It is almost spring and time to do some spring cleaning around the workplace by reviewing your Employee Manual and ensuring it is comprehensive and up-to-date.
In some organizations building an employee manual began a long time ago and updates and reviews are built into the process. For other organizations the employee manual is a piecemeal affair with policies, org charts, forms and more scattered in a variety of locations. Regardless of where you organization stands on the scale of Employee manuals you can take time to do some spring cleaning around your employee manual.
Right Today Wrong Tomorrow
Does your employee manual refer to items that are no longer valid and leave out ones that are not only important but also mandated within your jurisdiction? If you are not sure how to answer this it is definitely time to review and update your current employee manual.
On a regular basis many jurisdictions update their legal requirements with respect to employee/employer relationships. Items such as family leave, same-sex marriage benefits, harassment policies may not have been around standards in your manual 10 or even 5 years ago but often while the times have changed not all manuals have.
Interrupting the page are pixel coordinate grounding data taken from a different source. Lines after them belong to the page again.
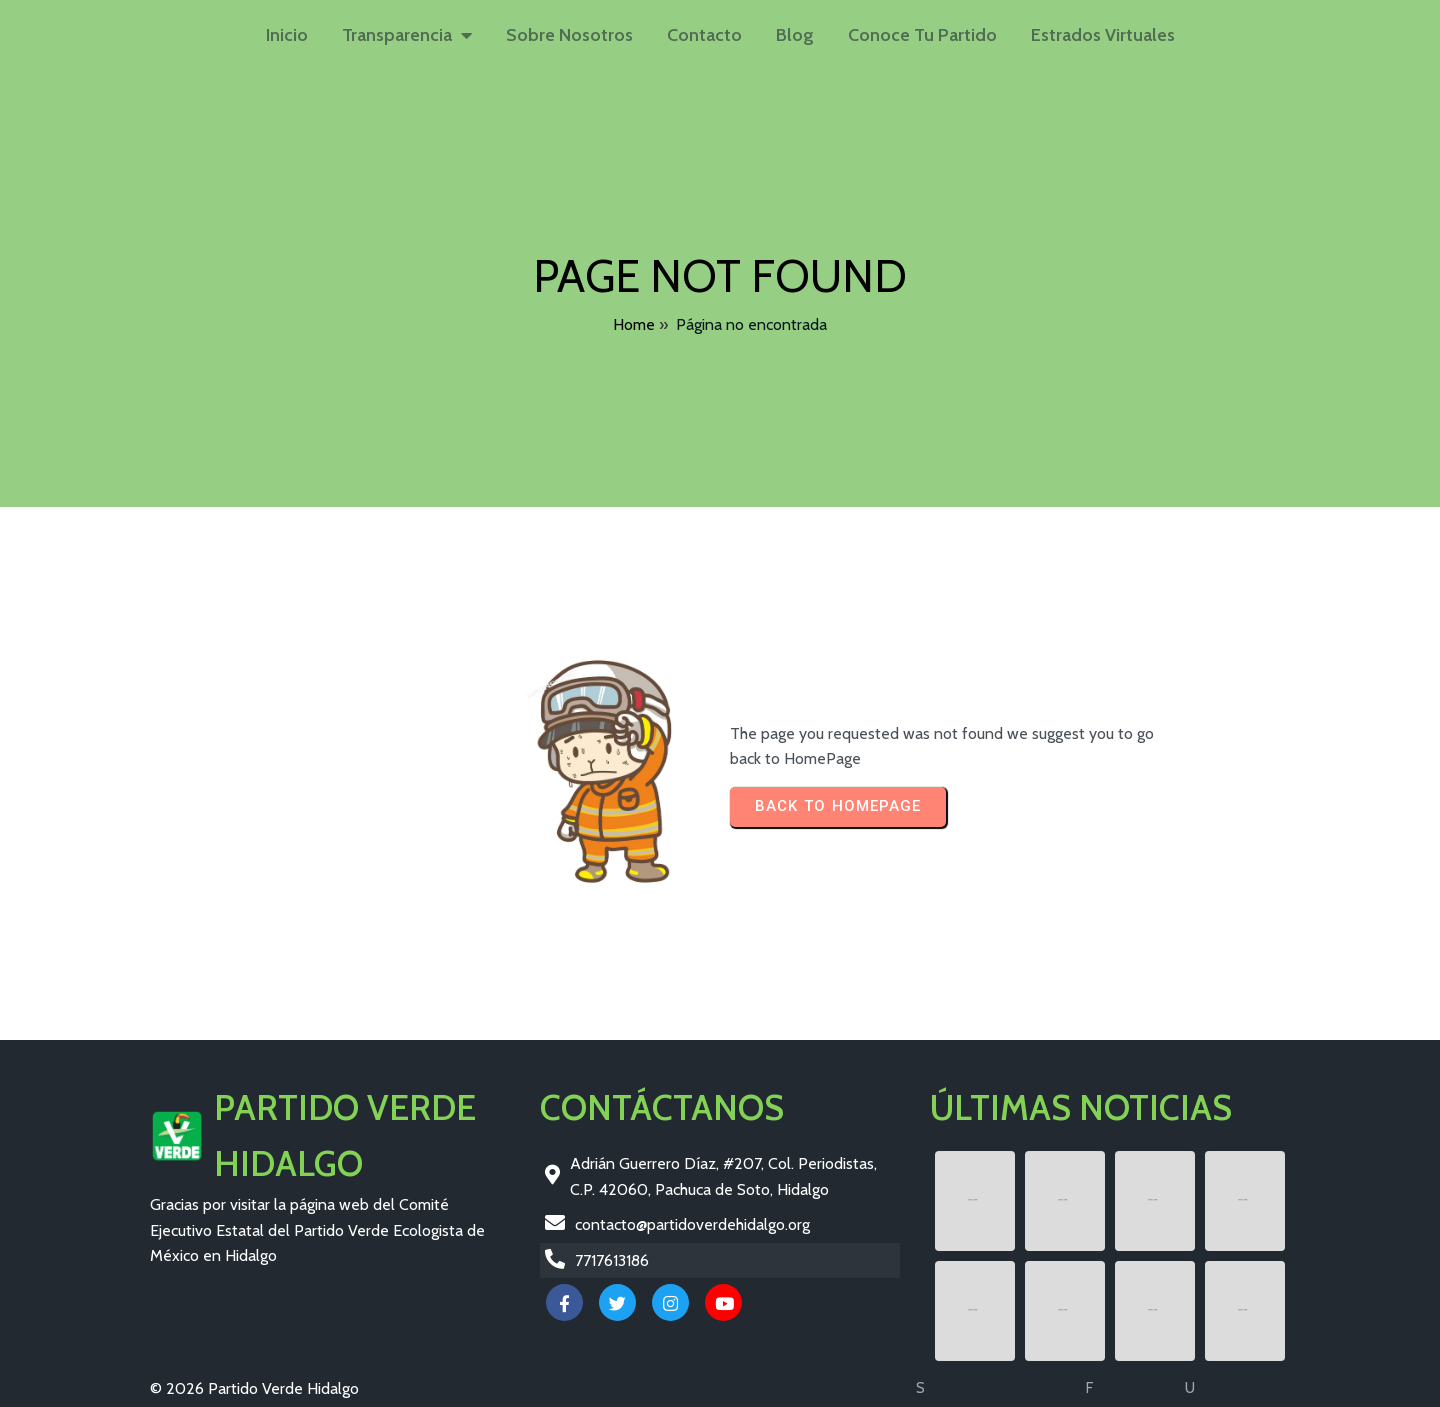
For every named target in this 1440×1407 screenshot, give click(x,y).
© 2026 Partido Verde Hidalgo (254, 1388)
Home (634, 324)
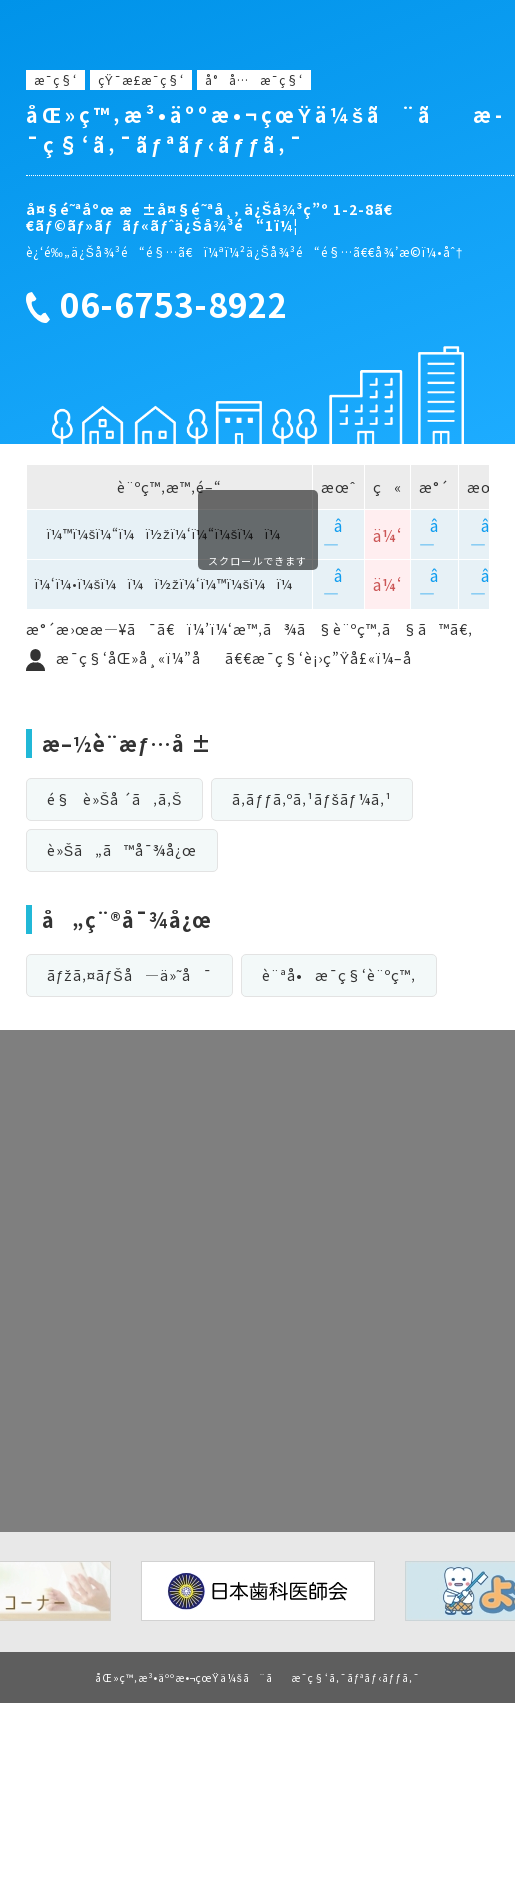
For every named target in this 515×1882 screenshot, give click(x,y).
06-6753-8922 (174, 305)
The Top Must Have Content In Your Employee Manual
1) Policy requirements:
- Each Provincial jurisdiction will have employment rules and legislated requirements that you will want to ensure exist as policies within your organization. As a result these are important ‘must haves’ in your employee manuals. A quick check of the following n your jurisdiction would be advisable. The following are key policy requirements (include a definition, policy, process)
- Anti-harassment policy and awareness training program
- Workplace violence policy and awareness training program
- Workplace health and safety policy and awareness training program
- Disability accommodation including awareness training
- Include reference to Federal Legislation including the Employment Standards, Employment Equity and Human Rights Legislation.
2) Organization Overview: providing employees with an accurate view of your organization is an important component of your employee manual. To set the tone and provide a foundation for an employee to act in accordance with your preferred workplace culture include information such as:
- Your organizational chart
- Your mission, vision and philosophy
- A Leadership message
3) Employment Performance Expectations: Prior to joining your organization your employees may have had a wide range of varying employment expectations. Clarify your expectations for
- Hours of work including arrival and departure times and lunch and other breaks
- Time away from work including sick time (and reporting of such), vacations, leaves
- Standard of behaviour (including professionalism, dress, compartment)
- Duties and performance standards
- Pay including rate and method of pay and overtime (when it begins and how much is paid)
- Performance review process
4) Benefit Information: You may provide a separate resource that provides details about benefits available and how to access benefits but be sure to reference the basics here.
5) Onboarding Process: Spelling out the onboarding process enables a new employee to quickly understand what steps to take during the first days and weeks of work. Include onboarding training and information about probationary periods of work
6) Restrictive Covenants, Property Ownership/Return (including Intellectual Property): Include information that communicates expectations for what happens when an employee leaves your organization.
7) Discipline, Dispute Resolution and Appeal processes: Provide details of your process for discipline and appeal.
8) Termination and General Departure process: Include information about the process for termination, resignation and layoff including notice, steps, and management.